HISTORY OF DISEASE AND PUBLIC HEALTH
The Johns Hopkins Institute of the History of Medicine
Faculty
Harry M. Marks, Ph.D. teaches about the history of disease control programs and of epidemiology; his research concerns the role of politics and economics in the mortality transition of the twentieth-century United States.
Graham Mooney, Ph.D. is a specialist on the history of disease and disease control in late-Victorian and early twentieth-century Britain; a geographer and demographer by training, Mooney is interested in the evolution of local urban and national disease surveillance, and in the social and spatial distribution of public health protections.

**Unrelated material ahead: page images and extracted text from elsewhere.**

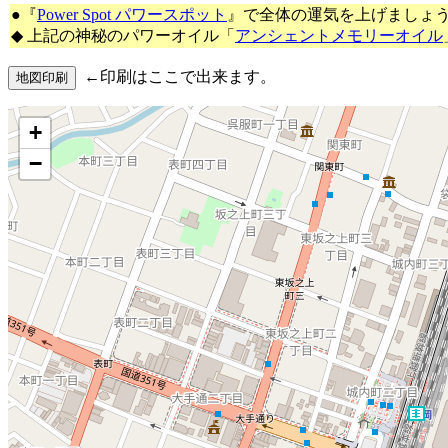
●『
Power Spot パワースポット
』で全体の運気を上げましょ
◆ 上記の神秘のパワーオイル「
アンシェントメモリーオイル
←印刷はここで出来ます。
+
−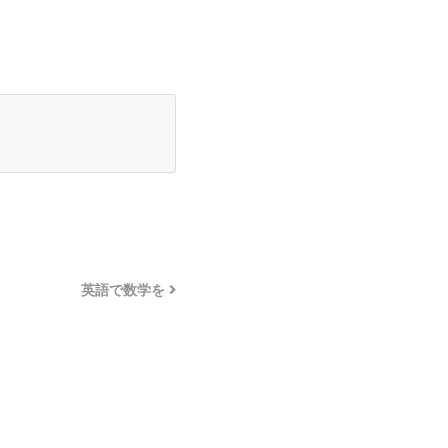
英語で数学を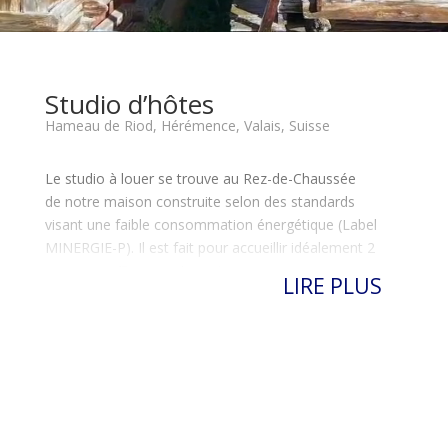
Studio d’hôtes
Hameau de Riod, Hérémence, Valais, Suisse
Le studio à louer se trouve au Rez-de-Chaussée
de notre maison construite selon des standards
visant une faible consommation énergétique (Label
MINERGIE-P). Il est fait pour accueillir idéalement 2
personnes (5 au maximum).
LIRE PLUS
La chambre, qui contient un grand lit double, est
séparée du reste par un rideau opaque. Du côté du
séjour, vous trouverez un canapé-lit double (160cm)
ainsi qu’un canapé-lit simple (90cm) tous deux
confortables pour le couchage. La literie est fournie et
installée.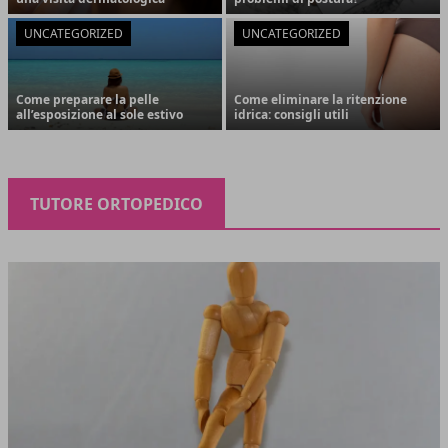
UNCATEGORIZED
UNCATEGORIZED
Come preparare la pelle
Come eliminare la ritenzione
all’esposizione al sole estivo
idrica: consigli utili
TUTORE ORTOPEDICO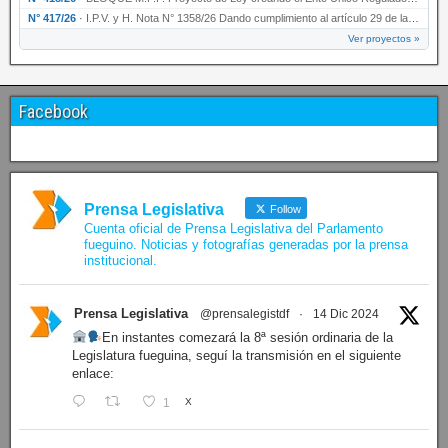
N° 417/26
·
I.P.V. y H. Nota N° 1358/26 Dando cumplimiento al artículo 29 de la Ley provincial N° 1399…
Ver proyectos »
Facebook
Prensa Legislativa
Follow
Cuenta oficial de Prensa Legislativa del Parlamento
fueguino. Noticias y fotografías generadas por la prensa
institucional.
Prensa Legislativa
@prensalegistdf
·
14 Dic 2024
En instantes comezará la 8ª sesión ordinaria de la
Legislatura fueguina, seguí la transmisión en el siguiente
enlace:
1
X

Randall M. Packard, Ph.D. studies the history of infectious disease control in colonial and post-colonial settings. He is interested in the links between labor, labor migration and exposure to infectious disease (tuberculosis); and in the effects of international development and regional political economies on disease control after World War I.
Postdoctoral Fellows
Karen Thomas, Ph.D. Twentieth-century U.S. history of race, medicine, and public health; southern, rural, and African-American health; federal-state relations in health policy; medical education; the medical civil rights movement; oral history of medicine.
Kari McLeod, Ph.D. Health in American cultural consciousness. 20th century American understandings of health, disease, and the medical profession and the influences on these attitudes.